Department of Pediatric Surgery, Burjeel Hospital, Abu Dhabi, United Arab Emirates

 

Correspondence:

Amin El-Gohary

Burjeel Hospital

Abu Dhabi, UAE P.O.Box 7400

E-mail: This email address is being protected from spambots. You need JavaScript enabled to view it.

Phone: +97150 6225532

 

Abstract

Between 1994 and 2012 we used both diagnostic and operative laparoscopy in the management of 9 cases of persistent mullerian duct syndrome, 4 of which had associated testicular ectopia. They presented with cryptorchidism and inguinal hernias. The diagnosis was established during diagnostic laparoscopy. The non-palpable testes were on the left side in 7, on the right in 1 and bilateral in one. The latter case had been managed previously in another hospital by an open technique, and the diagnosis was missed. The last patient was initially diagnosed as a case of adrenogenital syndrome before gonadal biopsy proved to be a testicular tissue.  Transverse testicular ectopia was present in 4 unrelated boys. All the cases were managed by splitting the uterus in the midline and then bringing the testis with the vas and attached uterine tissue into the scrotum. Six of the 9 cases were managed laparoscopically. Follow-up at 2 and 10 years showed satisfactory results in 8 of the 9 cases.
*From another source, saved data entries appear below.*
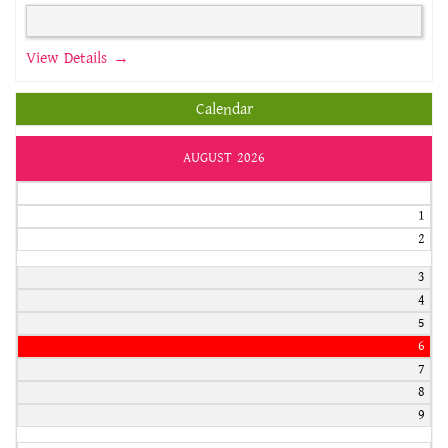
View Details →
Calendar
AUGUST 2026
1
2
3
4
5
6
7
8
9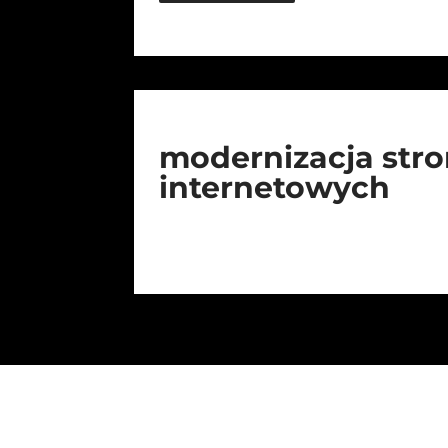
modernizacja str
internetowych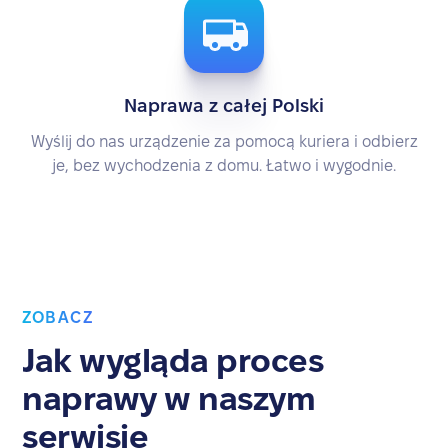
Naprawa z całej Polski
Wyślij do nas urządzenie za pomocą kuriera i odbierz
je, bez wychodzenia z domu. Łatwo i wygodnie.
ZOBACZ
Jak wygląda proces
naprawy w naszym
serwisie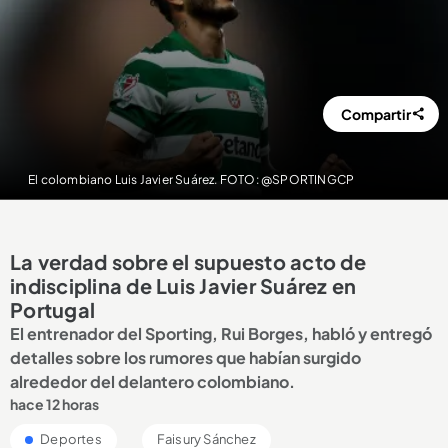
Compartir
El colombiano Luis Javier Suárez. FOTO: @SPORTINGCP
La verdad sobre el supuesto acto de
indisciplina de Luis Javier Suárez en
Portugal
El entrenador del Sporting, Rui Borges, habló y entregó
detalles sobre los rumores que habían surgido
alrededor del delantero colombiano.
hace 12 horas
Deportes
Faisury Sánchez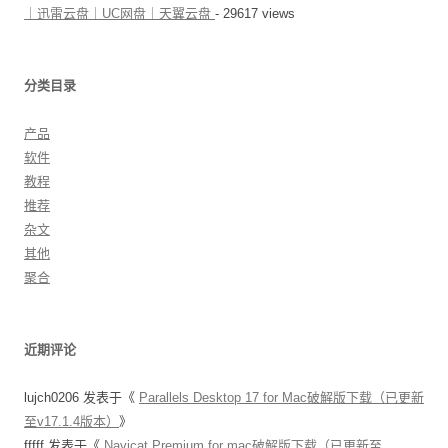
｜迅雷云盘｜UC网盘｜天翼云盘
- 29617 views
分类目录
产品
软件
教程
推荐
杂文
其他
聚合
近期评论
lujch0206
发表于《
Parallels Desktop 17 for Mac破解版下载（已更新
至v17.1.4版本）
》
fffff
发表于《
Navicat Premium for mac破解版下载（已更新至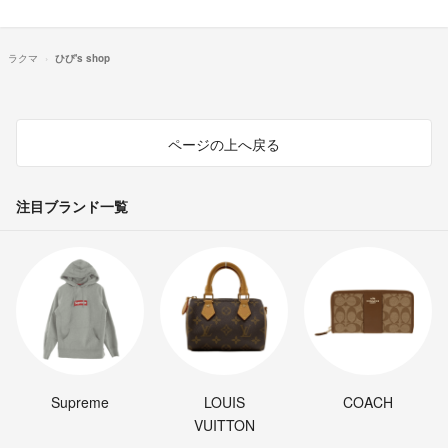
ラクマ
ひび's shop
ページの上へ戻る
注目ブランド一覧
Supreme
LOUIS
COACH
VUITTON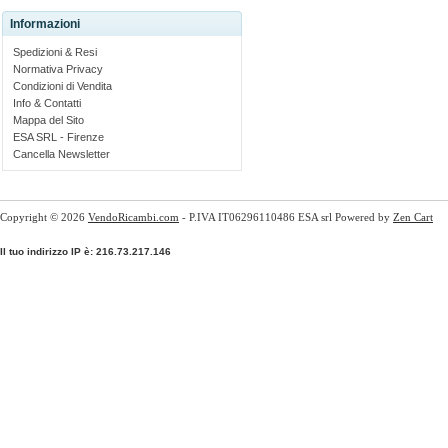
Informazioni
Spedizioni & Resi
Normativa Privacy
Condizioni di Vendita
Info & Contatti
Mappa del Sito
ESA SRL - Firenze
Cancella Newsletter
Copyright © 2026
VendoRicambi.com
- P.IVA IT06296110486 ESA srl Powered by
Zen Cart
Il tuo indirizzo IP è: 216.73.217.146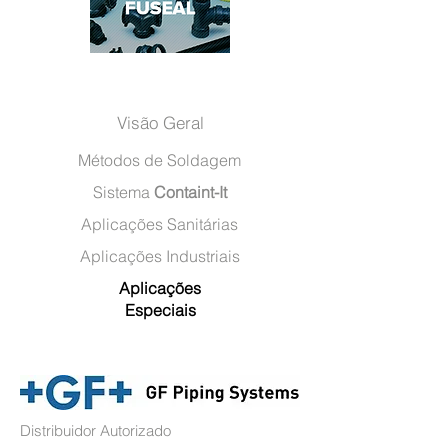
Visão Geral
Métodos de Soldagem
Sistema
Containt-It
Aplicações Sanitárias
Aplicações Industriais
Aplicações
Especiais
Distribuidor Autorizado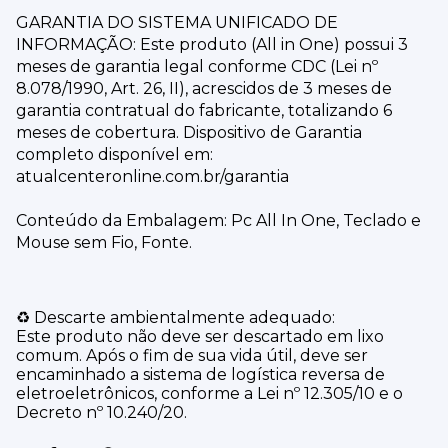
GARANTIA DO SISTEMA UNIFICADO DE
INFORMAÇÃO: Este produto (All in One) possui 3
meses de garantia legal conforme CDC (Lei nº
8.078/1990, Art. 26, II), acrescidos de 3 meses de
garantia contratual do fabricante, totalizando 6
meses de cobertura. Dispositivo de Garantia
completo disponível em:
atualcenteronline.com.br/garantia
Conteúdo da Embalagem: Pc All In One, Teclado e
Mouse sem Fio, Fonte.
♻️ Descarte ambientalmente adequado:
Este produto não deve ser descartado em lixo
comum. Após o fim de sua vida útil, deve ser
encaminhado a sistema de logística reversa de
eletroeletrônicos, conforme a Lei nº 12.305/10 e o
Decreto nº 10.240/20.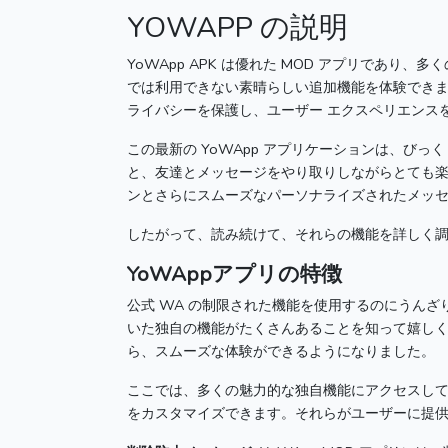
YOWAPP の説明
YoWApp APK は優れた MOD アプリであり
では利用できない素晴らしい追加機能を体験でき
ライバシーを保護し、ユーザー エクスペリエンス
この最新の YoWApp アプリケーションは、び
と、友達とメッセージをやり取りしながらとても
ンとさらにスムーズなパーソナライズされたメッ
したがって、読み続けて、それらの機能を詳しく
YoWAppアプリの特徴
公式 WA の制限された機能を使用するのにうんざ
いた独自の機能がたくさんあることを知って嬉し
ら、スムーズな体験ができるようになりました。
ここでは、多くの魅力的な独自機能にアクセスし
をカスタマイズできます。
それらがユーザーに提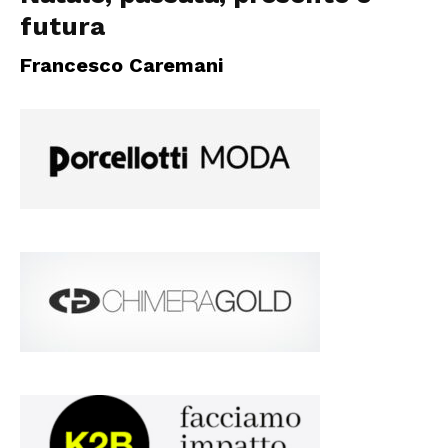
futura
Francesco Caremani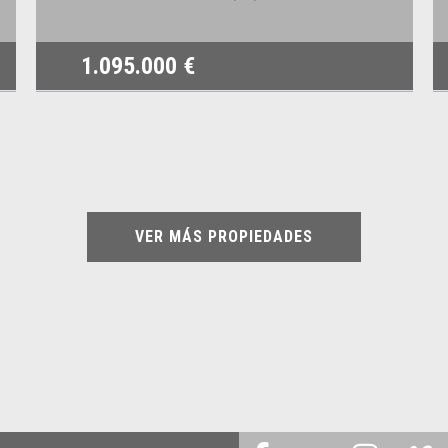
1.095.000 €
VER MÁS PROPIEDADES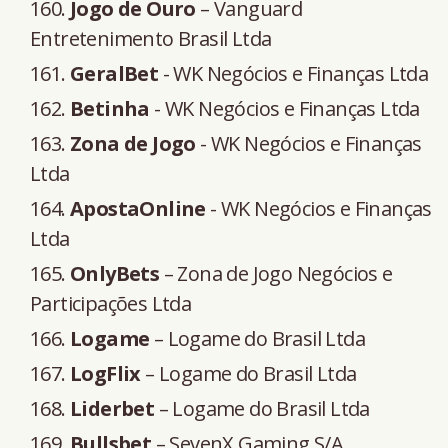
Jogo de Ouro
– Vanguard
Entretenimento Brasil Ltda
GeralBet
- WK Negócios e Finanças Ltda
Betinha
- WK Negócios e Finanças Ltda
Zona de Jogo
- WK Negócios e Finanças
Ltda
ApostaOnline
- WK Negócios e Finanças
Ltda
OnlyBets
– Zona de Jogo Negócios e
Participações Ltda
Logame
– Logame do Brasil Ltda
LogFlix
– Logame do Brasil Ltda
Liderbet
– Logame do Brasil Ltda
Bullsbet
– SevenX Gaming S/A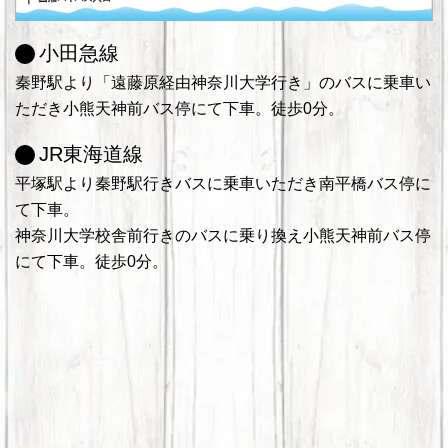
小田急線
秦野駅より「遠藤原経由神奈川大学行き」のバスに乗車い
ただき小熊天神前バス停にて下車。徒歩0分。
JR東海道線
平塚駅より秦野駅行きバスに乗車いただき南平橋バス停に
て下車。
神奈川大学校舎前行きのバスに乗り換え小熊天神前バス停
にて下車。徒歩0分。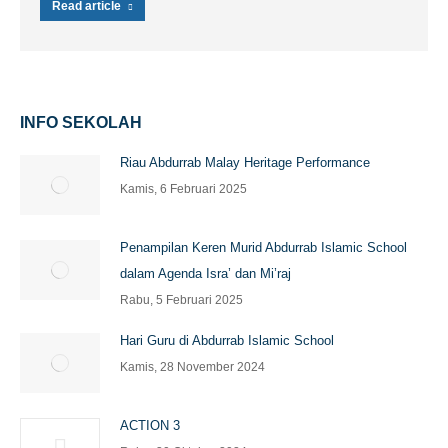
Read article
INFO SEKOLAH
Riau Abdurrab Malay Heritage Performance
Kamis, 6 Februari 2025
Penampilan Keren Murid Abdurrab Islamic School
dalam Agenda Isra’ dan Mi’raj
Rabu, 5 Februari 2025
Hari Guru di Abdurrab Islamic School
Kamis, 28 November 2024
ACTION 3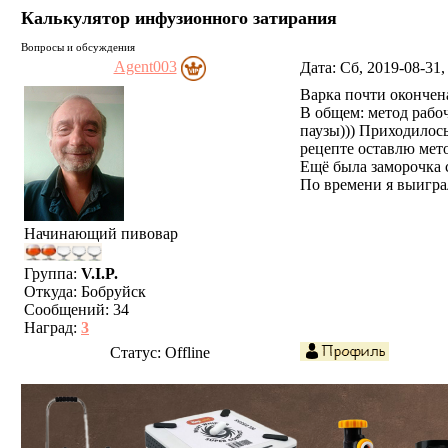
Калькулятор инфузионного затирания
Вопросы и обсуждения
Agent003
Дата: Сб, 2019-08-31
Варка почти окончена
В общем: метод рабо
паузы))) Приходилось
рецепте оставлю мето
Ещё была заморочка с
По времени я выиграл
Начинающий пивовар
Группа:
V.I.P.
Откуда:
Бобруйск
Сообщений:
34
Наград:
3
Статус:
Offline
Keywords Mullerian duct syndrome, laparoscopy, testes


Introduction

Persistent mullerian duct syndrome (PMDS) is a rare disorder of male sexual development. It is characterized by the persistence of the uterus, fallopian tubes and upper vagina in otherwise normal virilized boys. About 150 cases have been reported in the literature [1]. However, with the introduction of diagnostic laparoscopy as a routine procedure for the management of non-palpable testes, more cases are likely to be discovered [2]. Transverse testicular ectopia is a rare association with persistent mullerian duct syndrome. We report 9 cases of PMDS, 4 of whom had associated transverse testicular ectopia. Laparoscopic mobilization of the pelvic testes on a rim of uterine tissue proved to be a simple and effective means of orchidopexy.

Case study

Case 1

A 5-year-old boy is presented with a left undescended testis (UDT). He had undergone a previous exploration for right-side hernia at another hospital, where no testis was found. Laparoscopy via 5-mm port revealed an average size left testis attached to the mullerian structures (uterus and fallopian tubes), and the vas on the right side was seen passing through a closed internal ring (repaired hernia). Through transverse suprapubic incision the mullerian structures and the left testis were mobilized and the right canal was opened. An atrophied right testis was found and removed. The left testis was brought to the scrotal sac together with a rim of uterine and cervical tissue to preserve its blood supply. Biopsy from the gonad and mul- lerian remnants revealed normal testicular tissues and vestigial uterine and fallopian tissues.

Case 2

A 2-year-old boy presented with a right non- palpable testis and left inguinal hernia. Laparoscopy via 5-mm port revealed two pelvic testes attached to uterus and fallopian tubes (mullerian structures). Through a suprapubic incision the uterus and cervix were split in two halves, and each testis was mobilized into the respective hemiscrotum. The blood supply to the left testis was injured during mobilization and subsequently atrophied. Biopsy from the gonads and mullerian remnants revealed normal testicular tissues and vestigial uterine and fallopian tissues.

Case 3

A 9-month-old boy presented with right non- palpable testis and left inguinal hernia. Laparoscopy revealed a pelvic testis attached to mullerian structures. Through a right inguinal incision the mullerian structures were mobilized (Fig. 1), and the uterus and cervix were split in the midline, preserving the blood supply to both testes. The left testis was brought laparoscopically to the ipsilateral scrotal sac via a direct route. The right testis was fixed in the ipsilateral extra Dartos pouch (laparoscopic assisted procedure). Biopsy from the gonads and mullerian remnants revealed normal testicular tissues and vestigial uterine and fallopian tissues.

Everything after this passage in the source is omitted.